[EXERCISE OBJECTIVE] Every record below, from the first line to the last, is to be set down again exactly.

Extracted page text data
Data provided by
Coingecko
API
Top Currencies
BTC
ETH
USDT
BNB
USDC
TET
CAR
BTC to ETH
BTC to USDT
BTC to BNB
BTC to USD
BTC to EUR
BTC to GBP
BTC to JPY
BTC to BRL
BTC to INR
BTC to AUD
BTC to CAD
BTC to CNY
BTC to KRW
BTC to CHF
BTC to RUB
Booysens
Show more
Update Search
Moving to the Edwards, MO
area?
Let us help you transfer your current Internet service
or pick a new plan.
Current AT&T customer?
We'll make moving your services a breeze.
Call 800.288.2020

[ANSWER TO THIS EXERCISE]
Data provided by
Coingecko
API
Top Currencies
BTC
ETH
USDT
BNB
USDC
TET
CAR
BTC to ETH
BTC to USDT
BTC to BNB
BTC to USD
BTC to EUR
BTC to GBP
BTC to JPY
BTC to BRL
BTC to INR
BTC to AUD
BTC to CAD
BTC to CNY
BTC to KRW
BTC to CHF
BTC to RUB
Booysens
Show more
Update Search
Moving to the Edwards, MO
area?
Let us help you transfer your current Internet service
or pick a new plan.
Current AT&T customer?
We'll make moving your services a breeze.
Call 800.288.2020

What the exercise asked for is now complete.